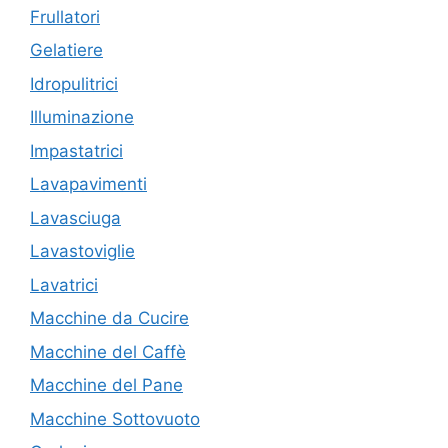
Frullatori
Gelatiere
Idropulitrici
Illuminazione
Impastatrici
Lavapavimenti
Lavasciuga
Lavastoviglie
Lavatrici
Macchine da Cucire
Macchine del Caffè
Macchine del Pane
Macchine Sottovuoto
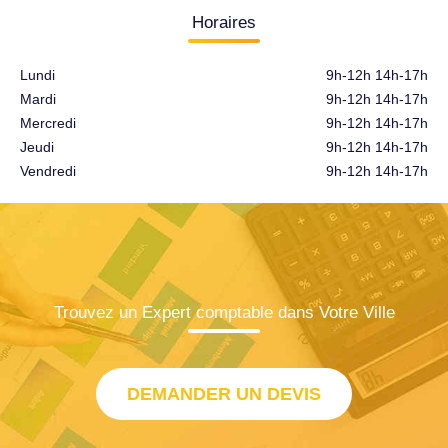
Horaires
Lundi
9h-12h 14h-17h
Mardi
9h-12h 14h-17h
Mercredi
9h-12h 14h-17h
Jeudi
9h-12h 14h-17h
Vendredi
9h-12h 14h-17h
Trouvez un Expert comptable dans Votre Ville
DEMANDER UN DEVIS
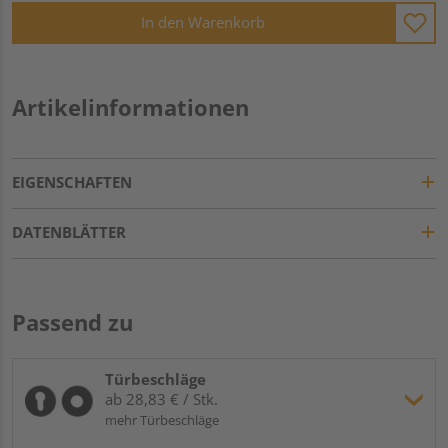
In den Warenkorb
Artikelinformationen
EIGENSCHAFTEN
DATENBLÄTTER
Passend zu
Türbeschläge
ab 28,83 € / Stk.
mehr Türbeschläge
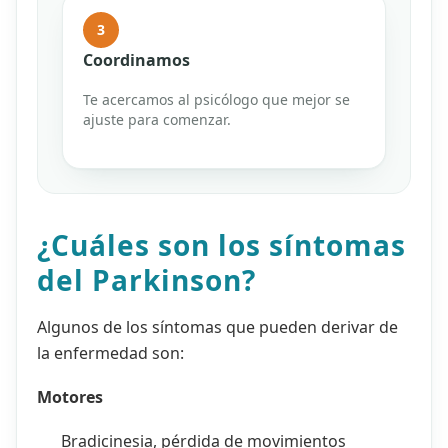
3
Coordinamos
Te acercamos al psicólogo que mejor se
ajuste para comenzar.
¿Cuáles son los síntomas
del Parkinson?
Algunos de los síntomas que pueden derivar de
la enfermedad son:
Motores
Bradicinesia, pérdida de movimientos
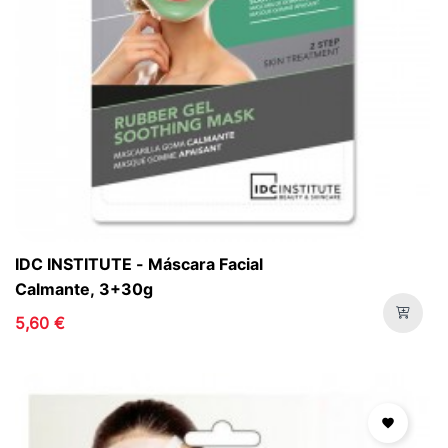
IDC INSTITUTE - Máscara Facial
Calmante, 3+30g
5,60 €

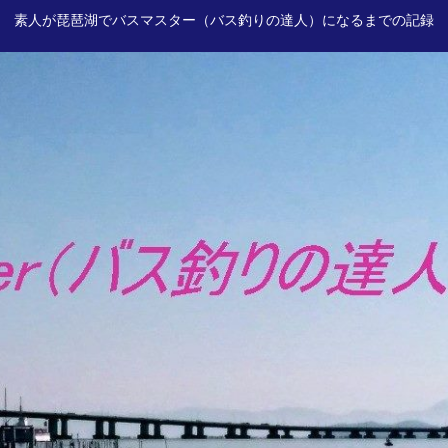
素人が琵琶湖でバスマスター（バス釣りの達人）になるまでの記録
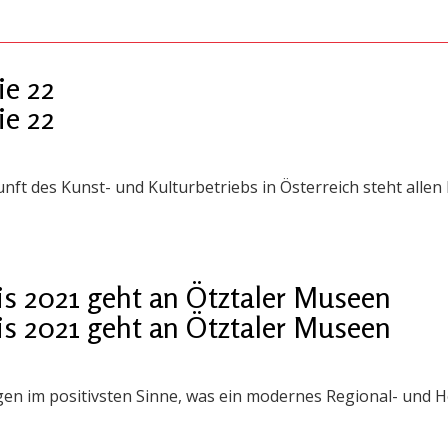
ie 22
ie 22
nft des Kunst- und Kulturbetriebs in Österreich steht allen
s 2021 geht an Ötztaler Museen
s 2021 geht an Ötztaler Museen
igen im positivsten Sinne, was ein modernes Regional- und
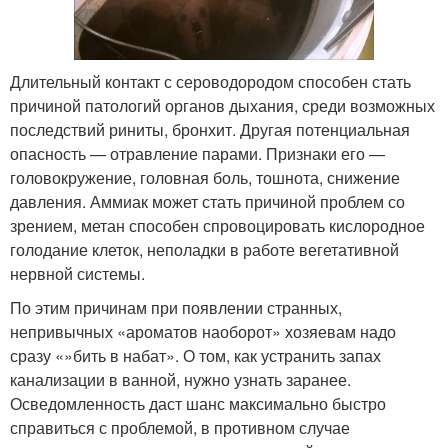
Длительный контакт с сероводородом способен стать
причиной патологий органов дыхания, среди возможных
последствий риниты, бронхит. Другая потенциальная
опасность — отравление парами. Признаки его —
головокружение, головная боль, тошнота, снижение
давления. Аммиак может стать причиной проблем со
зрением, метан способен спровоцировать кислородное
голодание клеток, неполадки в работе вегетативной
нервной системы.
По этим причинам при появлении странных,
непривычных «ароматов наоборот» хозяевам надо
сразу «»бить в набат». О том, как устранить запах
канализации в ванной, нужно узнать заранее.
Осведомленность даст шанс максимально быстро
справиться с проблемой, в противном случае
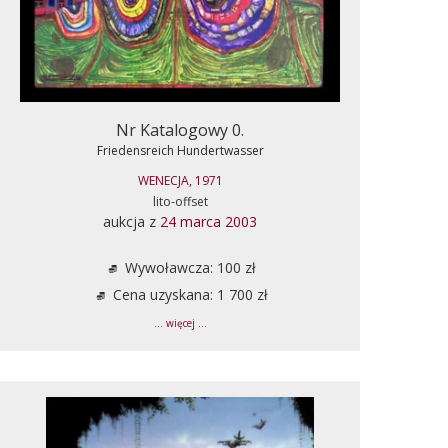
Nr Katalogowy 0.
Friedensreich Hundertwasser
WENECJA, 1971
lito-offset
aukcja z
24 marca 2003
Wywoławcza: 100 zł
Cena uzyskana: 1 700 zł
... więcej ...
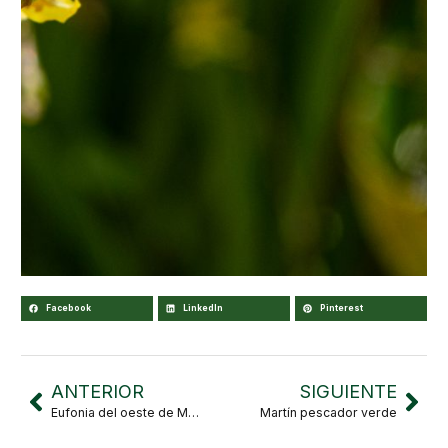
Facebook
LinkedIn
Pinterest
ANTERIOR
SIGUIENTE
Eufonia del oeste de México
Martín pescador verde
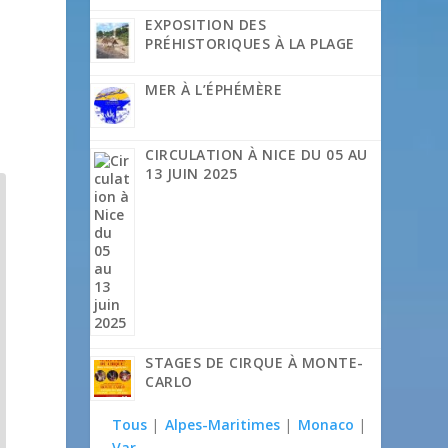
EXPOSITION DES
PRÉHISTORIQUES À LA PLAGE
MER À L’ÉPHÉMÈRE
CIRCULATION À NICE DU 05 AU
13 JUIN 2025
STAGES DE CIRQUE À MONTE-
CARLO
Tous
|
Alpes-Maritimes
|
Monaco
|
Var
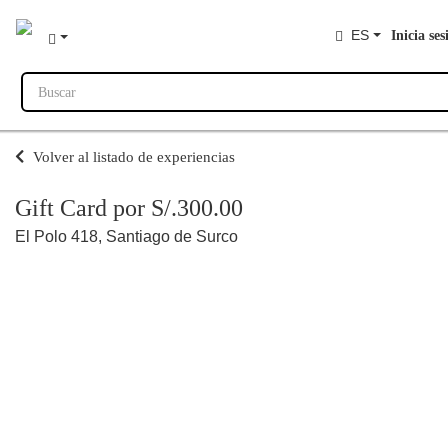
ES
Inicia ses
Buscar
Volver al listado de experiencias
Gift Card por S/.300.00
El Polo 418, Santiago de Surco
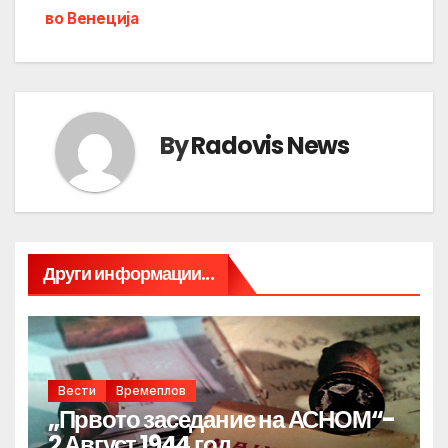
во Венеција
By
Radovis News
Други информации...
Вести
Времеплов
„Првото заседание на АСНОМ“-
2 Август 1944 год.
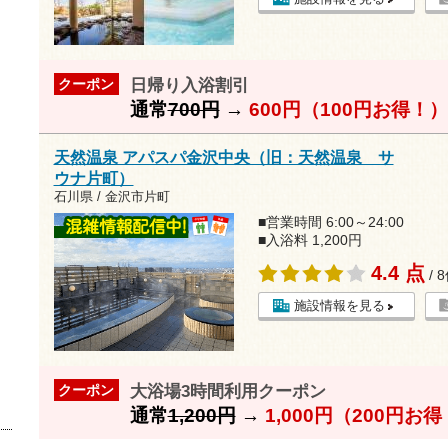
日帰り入浴割引
クーポン
通常
700円
→
600円（100円お得！）
天然温泉 アパスパ金沢中央（旧：天然温泉 サ
ウナ片町）
石川県 / 金沢市片町
■営業時間 6:00～24:00
■入浴料 1,200円
4.4 点
/ 
施設情報を見る
大浴場3時間利用クーポン
クーポン
通常
1,200円
→
1,000円（200円お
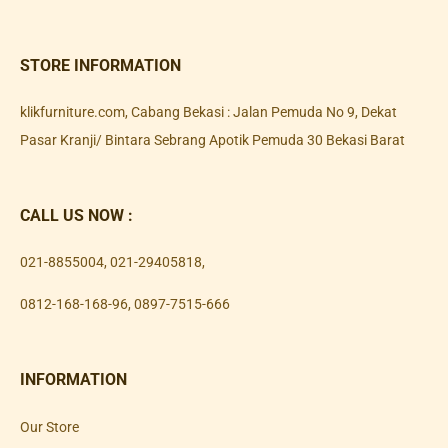
STORE INFORMATION
klikfurniture.com, Cabang Bekasi : Jalan Pemuda No 9, Dekat
Pasar Kranji/ Bintara Sebrang Apotik Pemuda 30 Bekasi Barat
CALL US NOW :
021-8855004
,
021-29405818
,
0812-168-168-96
,
0897-7515-666
INFORMATION
Our Store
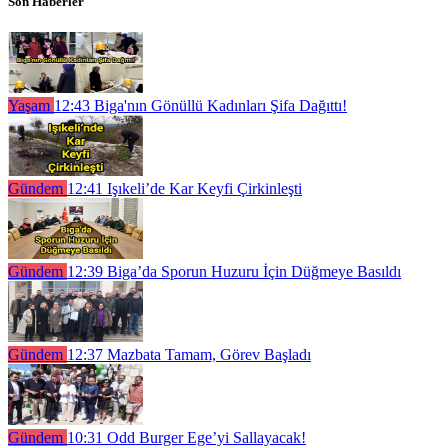
Son Haberler
Yaşam
12:43
Biga'nın Gönüllü Kadınları Şifa Dağıttı!
Gündem
12:41
Işıkeli’de Kar Keyfi Çirkinleşti
Gündem
12:39
Biga’da Sporun Huzuru İçin Düğmeye Basıldı
Gündem
12:37
Mazbata Tamam, Görev Başladı
Gündem
10:31
Odd Burger Ege’yi Sallayacak!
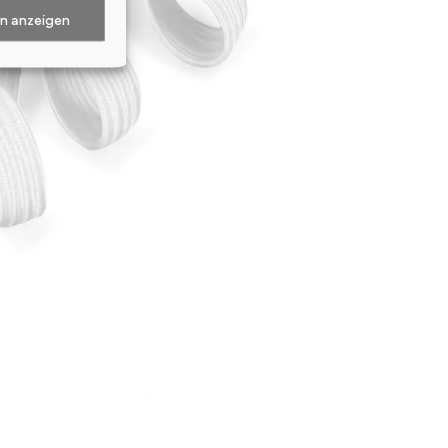
en anzeigen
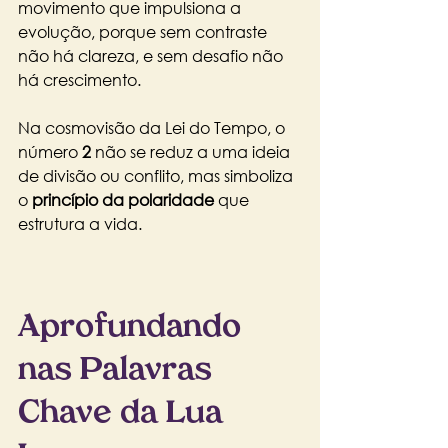
movimento que impulsiona a 
evolução, porque sem contraste 
não há clareza, e sem desafio não 
há crescimento.
Na cosmovisão da Lei do Tempo, o 
número 
2
 não se reduz a uma ideia 
de divisão ou conflito, mas simboliza 
o 
princípio da polaridade
 que 
estrutura a vida. 
Aprofundando 
nas Palavras 
Chave da Lua 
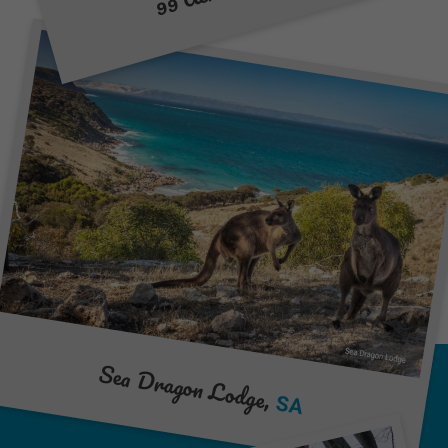
Sea Dragon Lodge,
SA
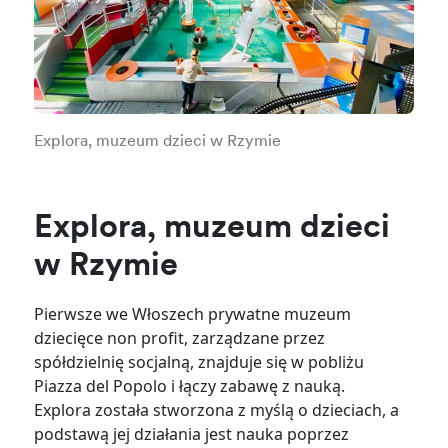
Explora, muzeum dzieci w Rzymie
Explora, muzeum dzieci
w Rzymie
Pierwsze we Włoszech prywatne muzeum
dziecięce non profit, zarządzane przez
spółdzielnię socjalną, znajduje się w pobliżu
Piazza del Popolo i łączy zabawę z nauką.
Explora została stworzona z myślą o dzieciach, a
podstawą jej działania jest nauka poprzez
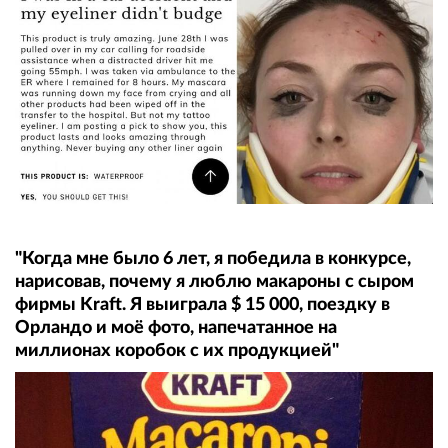
"Когда мне было 6 лет, я победила в конкурсе,
нарисовав, почему я люблю макароны с сыром
фирмы Kraft. Я выиграла $ 15 000, поездку в
Орландо и моё фото, напечатанное на
миллионах коробок с их продукцией"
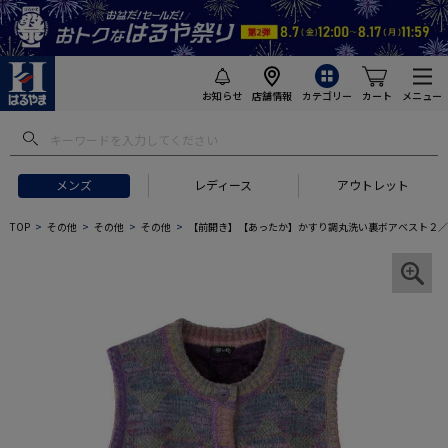
お知らせ
店舗情報
カテゴリー
カート
メニュー
メンズ
レディース
アウトレット
TOP
その他
その他
その他
【前開き】【あったか】かすり調丸洗い裏ボアベスト２／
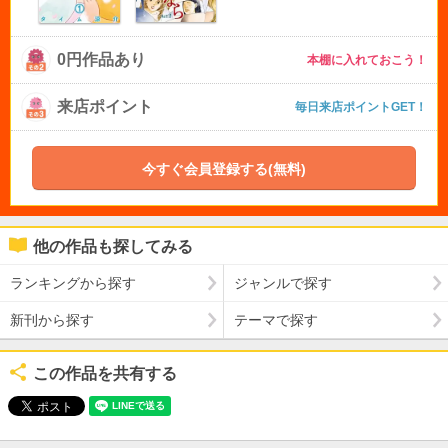
0円作品あり
本棚に入れておこう！
来店ポイント
毎日来店ポイントGET！
今すぐ会員登録する(無料)
他の作品も探してみる
ランキングから探す
ジャンルで探す
新刊から探す
テーマで探す
この作品を共有する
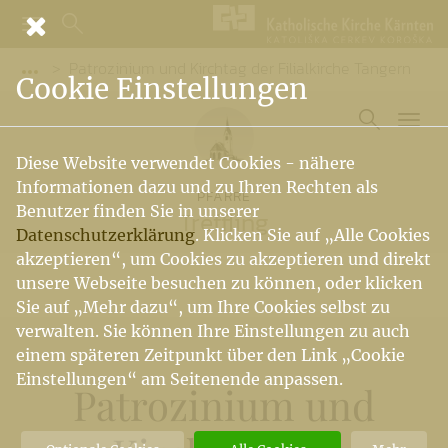
Patrozinium und Kirchtag der Filialkirche Tangern
Vorige Elemente der Breadcrumb anzeigen
Cookie Einstellungen
Diese Website verwendet Cookies - nähere
Informationen dazu und zu Ihren Rechten als
PFARRE
Benutzer finden Sie in unserer
Treffling
Datenschutzerklärung
. Klicken Sie auf „Alle Cookies
akzeptieren“, um Cookies zu akzeptieren und direkt
unsere Webseite besuchen zu können, oder klicken
Sie auf „Mehr dazu“, um Ihre Cookies selbst zu
verwalten. Sie können Ihre Einstellungen zu auch
einem späteren Zeitpunkt über den Link „Cookie
Einstellungen“ am Seitenende anpassen.
Patrozinium und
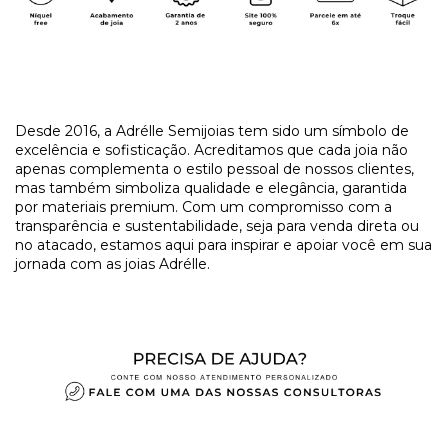
​Desde 2016, a Adrélle Semijoias tem sido um símbolo de
excelência e sofisticação. Acreditamos que cada joia não
apenas complementa o estilo pessoal de nossos clientes,
mas também simboliza qualidade e elegância, garantida
por materiais premium. Com um compromisso com a
transparência e sustentabilidade, seja para venda direta ou
no atacado, estamos aqui para inspirar e apoiar você em sua
jornada com as joias Adrélle.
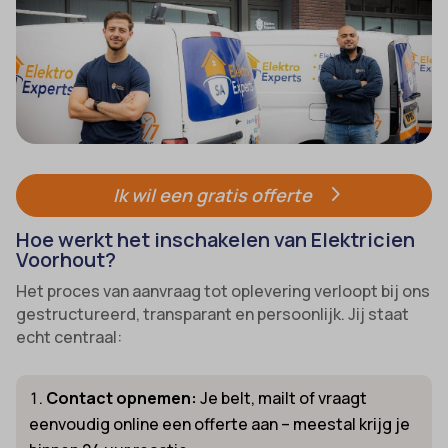
Ik wil een gratis offerte
Hoe werkt het inschakelen van Elektricien
Voorhout?
Het proces van aanvraag tot oplevering verloopt bij ons
gestructureerd, transparant en persoonlijk. Jij staat
echt centraal:
Contact opnemen:
Je belt, mailt of vraagt
eenvoudig online een offerte aan – meestal krijg je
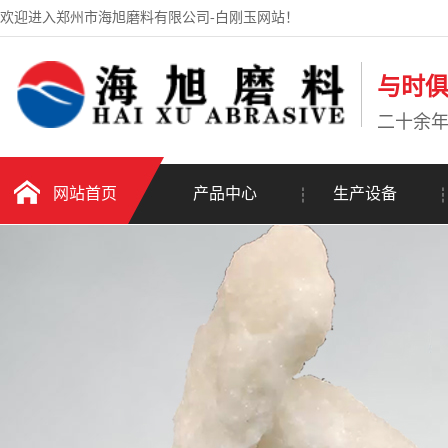
欢迎进入郑州市海旭磨料有限公司-白刚玉网站！
与时
二十余
网站首页
产品中心
生产设备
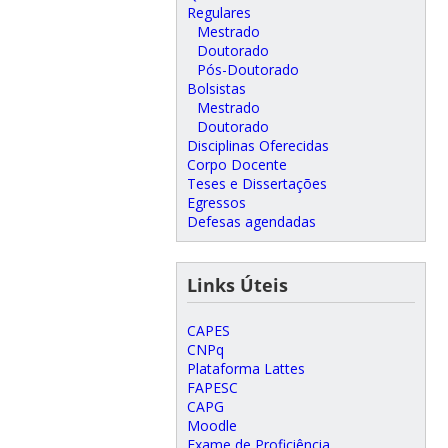
Regulares
Mestrado
Doutorado
Pós-Doutorado
Bolsistas
Mestrado
Doutorado
Disciplinas Oferecidas
Corpo Docente
Teses e Dissertações
Egressos
Defesas agendadas
Links Úteis
CAPES
CNPq
Plataforma Lattes
FAPESC
CAPG
Moodle
Exame de Proficiência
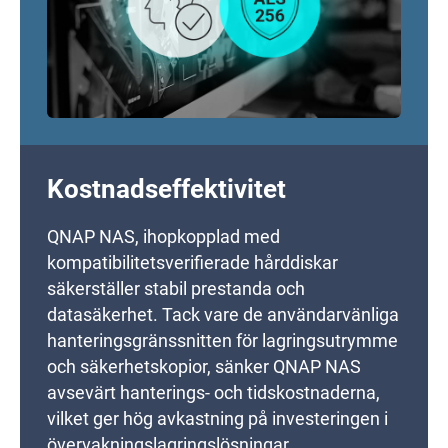
Kostnadseffektivitet
QNAP NAS, ihopkopplad med
kompatibilitetsverifierade hårddiskar
säkerställer stabil prestanda och
datasäkerhet. Tack vare de användarvänliga
hanteringsgränssnitten för lagringsutrymme
och säkerhetskopior, sänker QNAP NAS
avsevärt hanterings- och tidskostnaderna,
vilket ger hög avkastning på investeringen i
övervakningslagringslösningar.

○ ○ ○ ○ ○

→ **Prompt**
Only the lines from the first line of the listing above through the line with "зрением, метан способен" should be set down, exactly and without pictures.

→ **Answer box**
Frullatori
Gelatiere
Idropulitrici
Illuminazione
Impastatrici
Lavapavimenti
Lavasciuga
Lavastoviglie
Lavatrici
Macchine da Cucire
Macchine del Caffè
Macchine del Pane
Macchine Sottovuoto
Horaires
Lundi
9h-12h 14h-17h
Mardi
9h-12h 14h-17h
Mercredi
9h-12h 14h-17h
Jeudi
9h-12h 14h-17h
Vendredi
9h-12h 14h-17h
Trouvez un Expert comptable dans Votre Ville
DEMANDER UN DEVIS
In den Warenkorb
Artikelinformationen
EIGENSCHAFTEN
DATENBLÄTTER
Passend zu
Türbeschläge
ab 28,83 € / Stk.
mehr Türbeschläge
3
Coordinamos
Te acercamos al psicólogo que mejor se
ajuste para comenzar.
¿Cuáles son los síntomas
del Parkinson?
Algunos de los síntomas que pueden derivar de
la enfermedad son:
Motores
Bradicinesia, pérdida de movimientos
IDC INSTITUTE - Máscara Facial
Calmante, 3+30g
5,60 €

素人が琵琶湖でバスマスター（バス釣りの達人）になるまでの記録
ie 22
ie 22
nft des Kunst- und Kulturbetriebs in Österreich steht allen
s 2021 geht an Ötztaler Museen
s 2021 geht an Ötztaler Museen
igen im positivsten Sinne, was ein modernes Regional- und
Длительный контакт с сероводородом способен стать
причиной патологий органов дыхания, среди возможных
последствий риниты, бронхит. Другая потенциальная
опасность — отравление парами. Признаки его —
головокружение, головная боль, тошнота, снижение
давления. Аммиак может стать причиной проблем со
зрением, метан способен спровоцировать кислородное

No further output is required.